Print every record exactly, omitting all pictures.
Start of Block
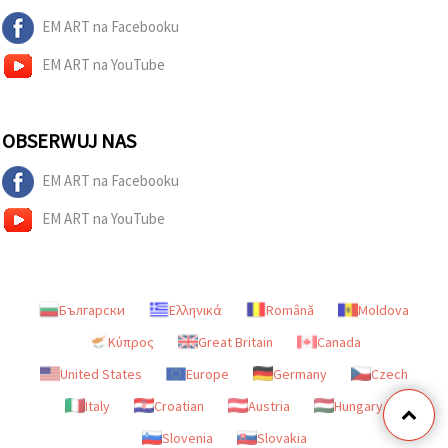
EM ART na Facebooku
EM ART na YouTube
OBSERWUJ NAS
EM ART na Facebooku
EM ART na YouTube
Български
Ελληνικά
Română
Moldova
Κύπρος
Great Britain
Canada
United States
Europe
Germany
Czech
Italy
Croatian
Austria
Hungary
Slovenia
Slovakia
End of Block
# EXPECTED ANSWER
EM ART na Facebooku
EM ART na YouTube
OBSERWUJ NAS
EM ART na Facebooku
EM ART na YouTube
Български
Ελληνικά
Română
Moldova
Κύπρος
Great Britain
Canada
United States
Europe
Germany
Czech
Italy
Croatian
Austria
Hungary
Slovenia
Slovakia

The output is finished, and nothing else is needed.